[Dataset entries]
######

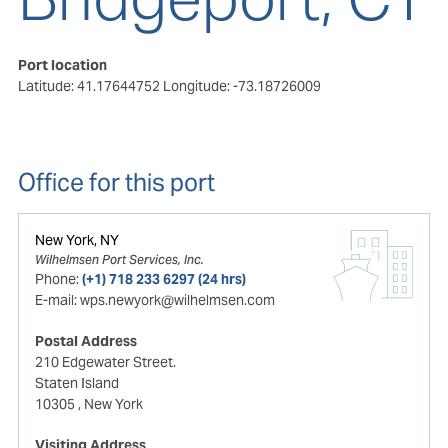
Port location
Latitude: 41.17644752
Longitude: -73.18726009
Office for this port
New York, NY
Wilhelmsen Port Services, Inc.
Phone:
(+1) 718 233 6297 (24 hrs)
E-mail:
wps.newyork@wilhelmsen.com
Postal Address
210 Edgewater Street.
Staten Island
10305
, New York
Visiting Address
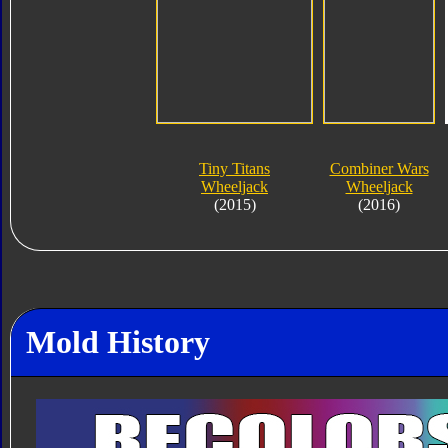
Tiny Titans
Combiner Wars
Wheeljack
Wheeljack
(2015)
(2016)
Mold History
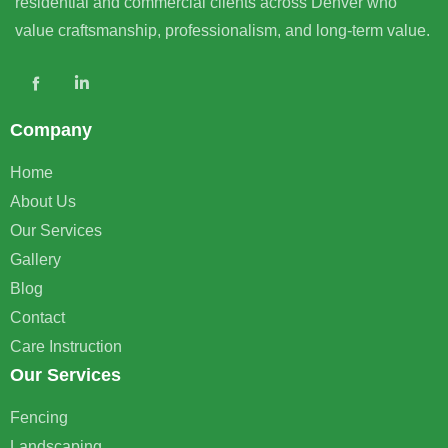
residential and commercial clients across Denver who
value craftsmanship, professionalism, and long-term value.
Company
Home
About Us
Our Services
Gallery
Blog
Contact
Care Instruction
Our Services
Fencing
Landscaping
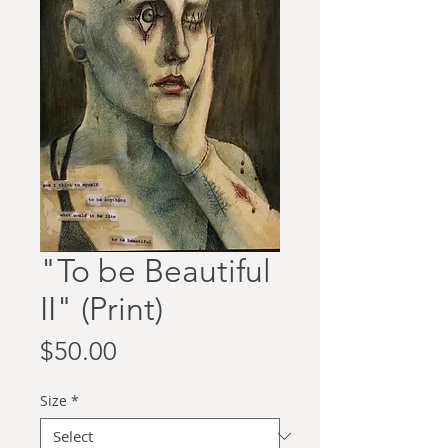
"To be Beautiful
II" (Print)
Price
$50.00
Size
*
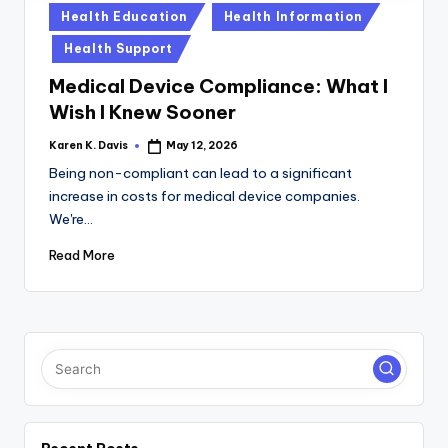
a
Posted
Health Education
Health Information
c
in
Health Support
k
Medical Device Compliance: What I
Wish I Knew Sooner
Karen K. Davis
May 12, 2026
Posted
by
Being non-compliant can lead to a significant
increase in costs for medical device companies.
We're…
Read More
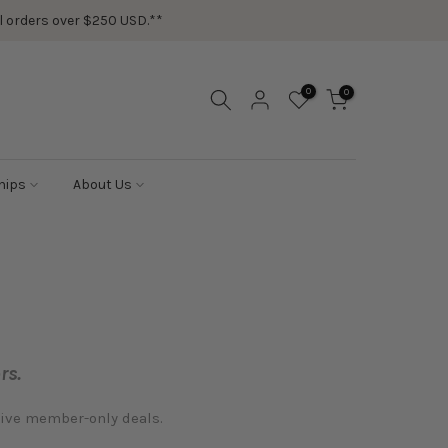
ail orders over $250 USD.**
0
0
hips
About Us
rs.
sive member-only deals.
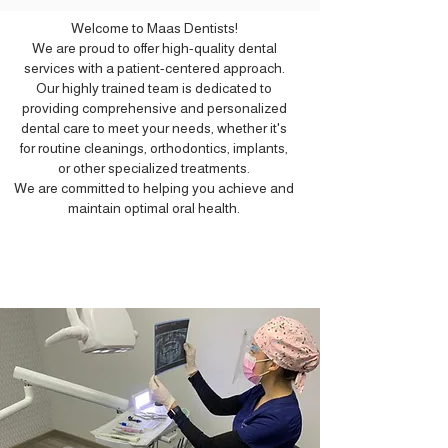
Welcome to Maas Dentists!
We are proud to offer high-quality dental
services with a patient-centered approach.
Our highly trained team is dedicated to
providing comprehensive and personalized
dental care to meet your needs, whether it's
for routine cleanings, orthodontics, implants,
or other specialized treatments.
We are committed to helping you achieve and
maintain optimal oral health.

######

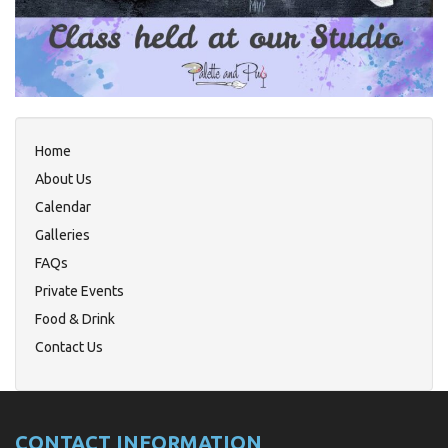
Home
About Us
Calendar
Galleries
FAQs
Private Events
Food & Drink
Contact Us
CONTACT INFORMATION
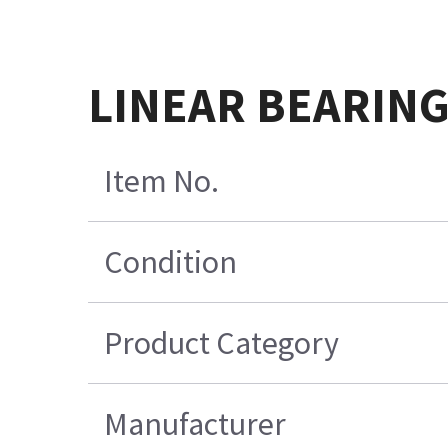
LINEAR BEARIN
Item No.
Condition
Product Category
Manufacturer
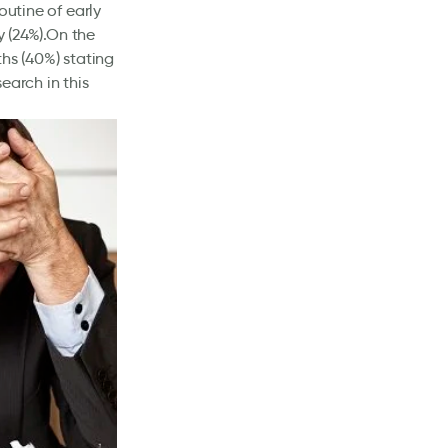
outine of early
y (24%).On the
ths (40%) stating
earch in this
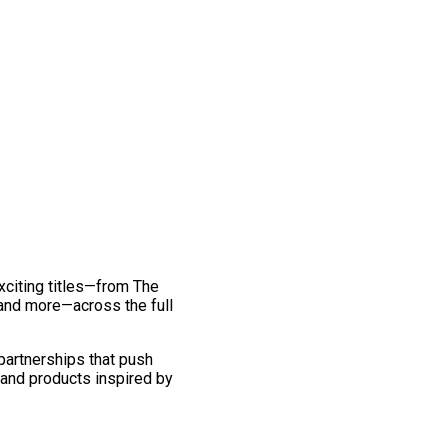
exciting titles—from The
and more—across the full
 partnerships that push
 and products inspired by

######

**TASK:** Whatever pictures the records hold, omit them; give again exactly the lines from the one containing "Health Education" through the one containing "services with a patient-centered approach.".

**ANSWER:**
Health Education
Health Information
c
in
Health Support
k
Medical Device Compliance: What I
Wish I Knew Sooner
Karen K. Davis
May 12, 2026
Posted
by
Being non-compliant can lead to a significant
increase in costs for medical device companies.
We're…
Read More
ail orders over $250 USD.**
0
0
hips
About Us
rs.
sive member-only deals.
Welcome to Maas Dentists!
We are proud to offer high-quality dental
services with a patient-centered approach.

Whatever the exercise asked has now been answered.